Abstract
An early analysis of SARS-CoV-2 deep-sequencing data that combined epidemiological and genetic data to characterize the transmission dynamics of the virus in and beyond Austria concluded that the size of the virus’s transmission bottleneck was large – on the order of 1000 virions. We performed new computational analyses using these deep-sequenced samples from Austria. Our analyses included characterization of transmission bottleneck sizes across a range of variant calling thresholds and examination of patterns of shared low-frequency variants between transmission pairs in cases where de novo genetic variation was present in the recipient. From these analyses, among others, we found that SARS-CoV-2 transmission bottlenecks are instead likely to be very tight, on the order of 1-3 virions. These findings have important consequences for understanding how SARS-CoV-2 evolves between hosts and the processes shaping genetic variation observed at the population level.
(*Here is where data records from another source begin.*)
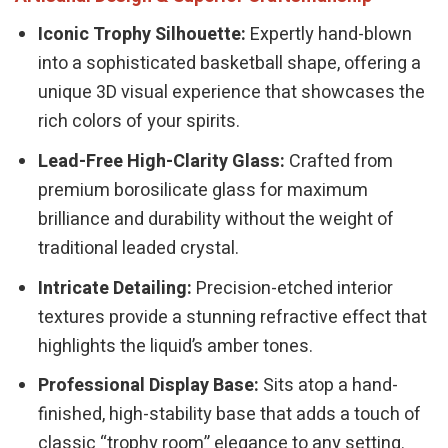
Iconic Trophy Silhouette:
Expertly hand-blown
into a sophisticated basketball shape, offering a
unique 3D visual experience that showcases the
rich colors of your spirits.
Lead-Free High-Clarity Glass:
Crafted from
premium borosilicate glass for maximum
brilliance and durability without the weight of
traditional leaded crystal.
Intricate Detailing:
Precision-etched interior
textures provide a stunning refractive effect that
highlights the liquid’s amber tones.
Professional Display Base:
Sits atop a hand-
finished, high-stability base that adds a touch of
classic “trophy room” elegance to any setting.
In their recent research article (1), Popa, Genger et al. combined epidemiological and viral genetic data to characterize the transmission dynamics of SARS-CoV-2 in Austria between February and April 2020. The genetic data they analyzed comprised >500 deep-sequenced virus samples. Beyond using consensus-level SARS-CoV-2 sequences to infer transmission clusters within Austria and to examine the role that Austria played in seeding regional epidemics elsewhere in Europe, the authors used their sequenced samples to characterize mutational dynamics within hosts and along short transmission chains. While we believe that the findings from their consensus-level genetic analysis are robust, we here revisit their analyses of mutational dynamics at the below-the-consensus level. From our reanalysis, we conclude that transmission bottleneck sizes are not on the order of 1000 virions as concluded by the authors, but instead much smaller.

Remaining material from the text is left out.